May - I have the next dance?

It’s May. As much as I have tried to find a traditional maypole dance class, it appears that Londoners just aren’t into that kind of pole dancing anymore. Instead I have reverted back to my “pin the tail on the donkey” method of dance-class selection. Fate deals me the blow of Bollywood Grooves.

My heart sinks. Other than having recently watched Slumdog Millionaire & being partial to a lamb pathia on a Saturday night, I will be blissfully unqualified for what lies ahead.

“I’m off for a Bollywood!” I shout as I leave the office.  It’s a bit too much information for my work colleagues. On hindsight they think I have discovered a new style of bikini wax. I vow to never shout this out in public again.

The class is a mixed bunch of graceful Freida Pinto wannabes. (I wannabe out of here)

Our teacher begins with the bog-standard warm up routine: “Imagine there is a wire attached to the top of your head, stretching you towards the ceiling…”

I now know this routine like the back of my hand and the top of my head. From here we are lulled into some gentle yogic manoeuvres & with it a false sense of security of what is of course to follow. It’s been a long time since I’ve saluted the sun but the outcome is mildly warm and balmy & relaxing. And just when I am ready for a good pair of slouch socks and a more horizontal position, the music is pumped up and Bollywood Grooves begins.

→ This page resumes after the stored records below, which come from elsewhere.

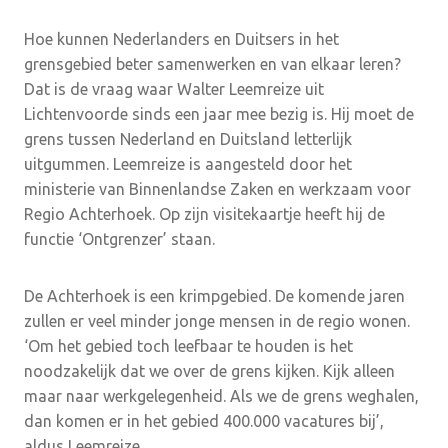
Hoe kunnen Nederlanders en Duitsers in het
grensgebied beter samenwerken en van elkaar leren?
Dat is de vraag waar Walter Leemreize uit
Lichtenvoorde sinds een jaar mee bezig is. Hij moet de
grens tussen Nederland en Duitsland letterlijk
uitgummen. Leemreize is aangesteld door het
ministerie van Binnenlandse Zaken en werkzaam voor
Regio Achterhoek. Op zijn visitekaartje heeft hij de
functie ‘Ontgrenzer’ staan.
De Achterhoek is een krimpgebied. De komende jaren
zullen er veel minder jonge mensen in de regio wonen.
‘Om het gebied toch leefbaar te houden is het
noodzakelijk dat we over de grens kijken. Kijk alleen
maar naar werkgelegenheid. Als we de grens weghalen,
dan komen er in het gebied 400.000 vacatures bij’,
aldus Leemreize.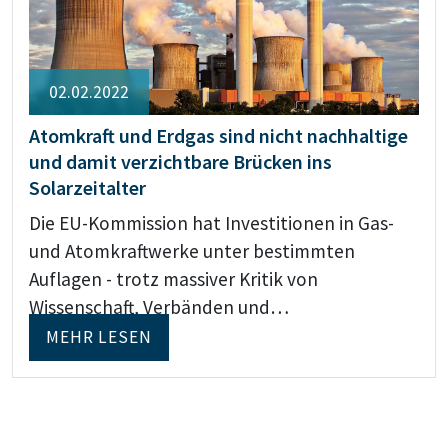
02.02.2022
Atomkraft und Erdgas sind nicht nachhaltige
und damit verzichtbare Brücken ins
Solarzeitalter
Die EU-Kommission hat Investitionen in Gas-
und Atomkraftwerke unter bestimmten
Auflagen - trotz massiver Kritik von
Wissenschaft, Verbänden und…
MEHR LESEN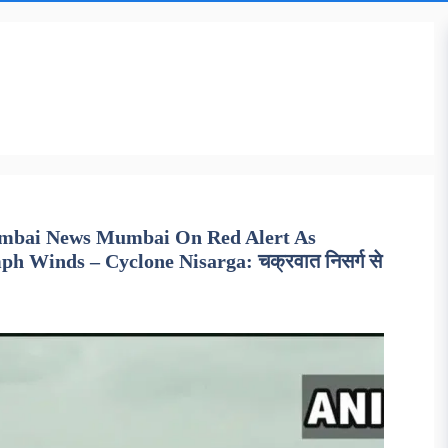
umbai News Mumbai On Red Alert As
 Winds – Cyclone Nisarga: चक्रवात निसर्ग से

We are taught a narrative dance routine in which the movements mirror the lyrics to the music track being looped in the background. The intention is to display a story of love & courtship as it musically unfolds.  I clearly have an inability to remember a simple dance sequence, and my own routine doesn’t follow a strict linear narrative. In fact I dance in the style of James Joyce.

Our teacher smiles crazily, whilst wobbling her head from side to side like an eager nodding dog.  She even smiles crazily at my stream of consciousness moves. (Who am I kidding it is probably a chuckle.)

I have never trusted folk who smile too much, especially those who manage to smile through pain. In fact this dance class is earning its own special ranking in my personal poll of pain, nestled somewhere between a Brazilian & a Hollywood wax. I’ll hybrid that as the “Bollywood” & smile my way through it.